I'd buy MIDI-Controller and VSTIs/synthesizer separately.

If the expensive keyboard with the expensive synthesizers crashes (and it might be just a glass of spilled water that kills your ultimate all-in-one-solution in a second) you can't use anything of it.
No working keyboard - no working synths - no happy composer.

If just your MIDI-Controller is broken you can still use all the collected VSTIs, synthesizers and plugins in your DAW and just buy a new MIDI-Controller if you can't repair it.
And maybe your preferences change over the time - maybe you want drum pads directly on your MIDI keyboard oder weighted keys with hammer mechanisms.
Would be pretty expensive if you buy those hardware improvements along the line of new keyboards with integrated synthesizers.

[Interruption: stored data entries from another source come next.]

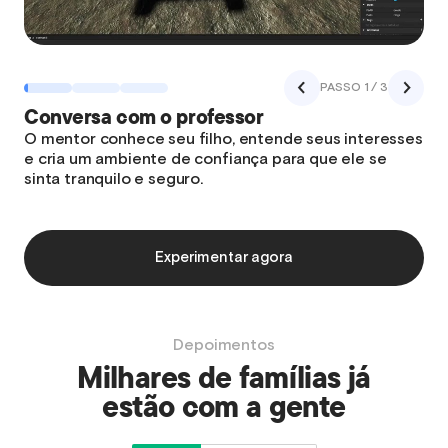
PASSO 1 / 3
Conversa com o professor
O mentor conhece seu filho, entende seus interesses
e cria um ambiente de confiança para que ele se
sinta tranquilo e seguro.
Experimentar agora
Depoimentos
Milhares de famílias já
estão com a gente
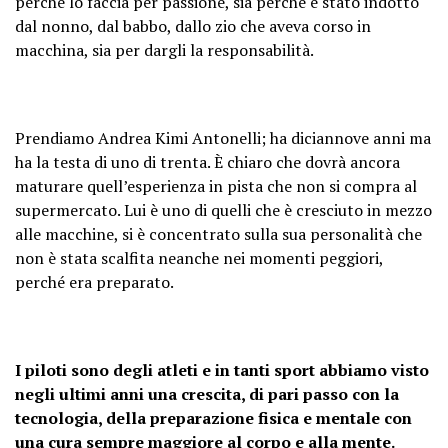
perché lo faccia per passione, sia perché è stato indotto
dal nonno, dal babbo, dallo zio che aveva corso in
macchina, sia per dargli la responsabilità.
Prendiamo Andrea Kimi Antonelli; ha diciannove anni ma
ha la testa di uno di trenta. È chiaro che dovrà ancora
maturare quell’esperienza in pista che non si compra al
supermercato. Lui è uno di quelli che è cresciuto in mezzo
alle macchine, si è concentrato sulla sua personalità che
non è stata scalfita neanche nei momenti peggiori,
perché era preparato.
I piloti sono degli atleti e in tanti sport abbiamo visto
negli ultimi anni una crescita, di pari passo con la
tecnologia, della preparazione fisica e mentale con
una cura sempre maggiore al corpo e alla mente.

I've got a pretty nice MIDI keyboard all-in-one solution with my M-Audio Oxygen 49 MK IV >>> https://www.youtube.com/watch?v=ee8bzs3fYbE

It has just synth action keys (I actually really like 'em since I got used to them) and no aftertouch function - but I really get along with it. If I need some aftertouch I can do it with an automation by overdubbing the track with my MIDI controller and the MIDI learn function on the VSTIs and synthesizers in my DAW pretty easily.
You can program and edit lots of functions of this keyboard - for example the sensitivity of the keys and drum pads or the functions of transport console, buttons and controllers.
And you have lots of buttons, controllers and modulators there.